Import all necessary Python libraries required for the project.

These include `skimage` for image processing, `matplotlib.pyplot` for plotting, `numpy` for numerical operations, `joblib` for saving/loading Python objects, `os` for interacting with the operating system, `collections.Counter` for counting items, `sklearn` modules for machine learning (SGDClassifier, StandardScaler, train_test_split), and `seaborn` for enhanced visualizations.

In [None]:
import skimage as skimage
import matplotlib.pyplot as plt
import numpy as np
import joblib
import os
from collections import Counter
from skimage import io
from sklearn.linear_model import SGDClassifier
from sklearn.preprocessing import StandardScaler
from sklearn.base import BaseEstimator, TransformerMixin
from skimage.feature import hog
from sklearn.metrics import confusion_matrix
import seaborn as sns

Use the `!git clone` command to download a GitHub repository named 'Intro-to-Machine-Learning-and-AI-Files'. This repository is expected to contain the image datasets used for training and testing the machine learning model.

In [None]:
!git clone https://github.com/WDSEatBNL/Intro-to-Machine-Learning-and-AI-Files

Define a function `load_and_preprocess_images` that reads image files, extracts their labels (based on subfolder names), and stores the image data, filenames, and labels into a dictionary. It then saves this dictionary to a `.pkl` file using `joblib`.
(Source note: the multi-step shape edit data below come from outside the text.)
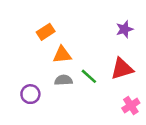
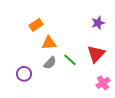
red triangle: (122, 69) -> (96, 54), turned -30
gray semicircle: (63, 80) -> (50, 63), turned 136

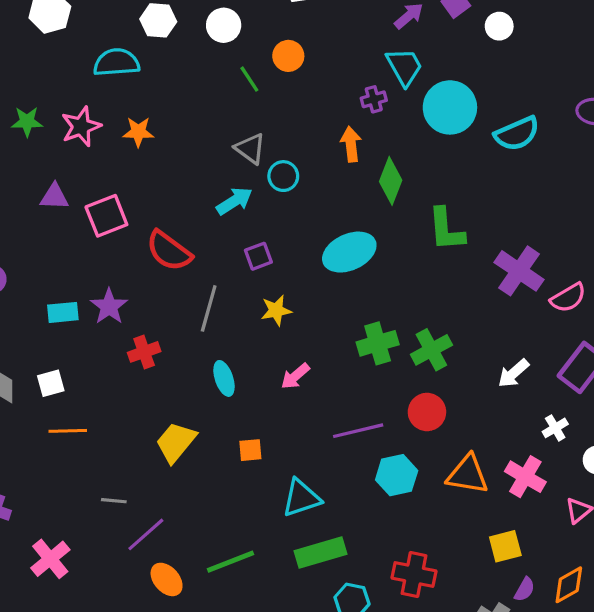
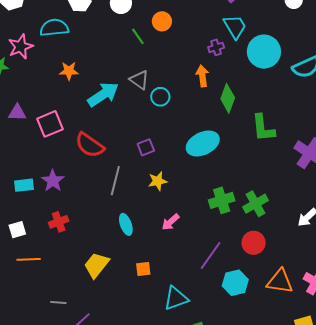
pink star: (81, 126) -> (21, 47), moved
cyan arrow: (234, 201) -> (103, 94), moved, size x1.4
red cross: (144, 352) -> (59, 222), moved
purple line: (358, 431) -> (211, 255), turned -40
The function is used twice: once for the 'bigdata' (training) set and once for the 'test' set.

Finally, it prints the number of images and label counts for both datasets and prepares the `X_train`, `y_train`, `X_test`, and `y_test` numpy arrays.

In [None]:
def load_and_preprocess_images(base_dir, pkl_filename):
    data = dict()
    data['label'] = []
    data['filename'] = []
    data['data'] = []

    for subdir in os.listdir(base_dir):
        current_path = os.path.join(base_dir, subdir)
        if not os.path.isdir(current_path):
            continue

        for filename in os.listdir(current_path):
            filepath = os.path.join(current_path, filename)
            image = io.imread(filepath)
            data['label'].append(subdir)
            data['filename'].append(filename)
            data['data'].append(image)

    joblib.dump(data, pkl_filename)
    return data

pklname = "bigdata.pkl"
pklname_test = "testdata.pkl"

data_path = r'./Intro-to-Machine-Learning-and-AI-Files/bigdata'
data = load_and_preprocess_images(data_path, pklname)

test_path = r'./Intro-to-Machine-Learning-and-AI-Files/test'
test_data = load_and_preprocess_images(test_path, pklname_test)

base_name = 'bigdata'
width = 288

print('number of training images: ', len(data['data']))
print(Counter(data['label']))
print('number of test images: ', len(test_data['data']))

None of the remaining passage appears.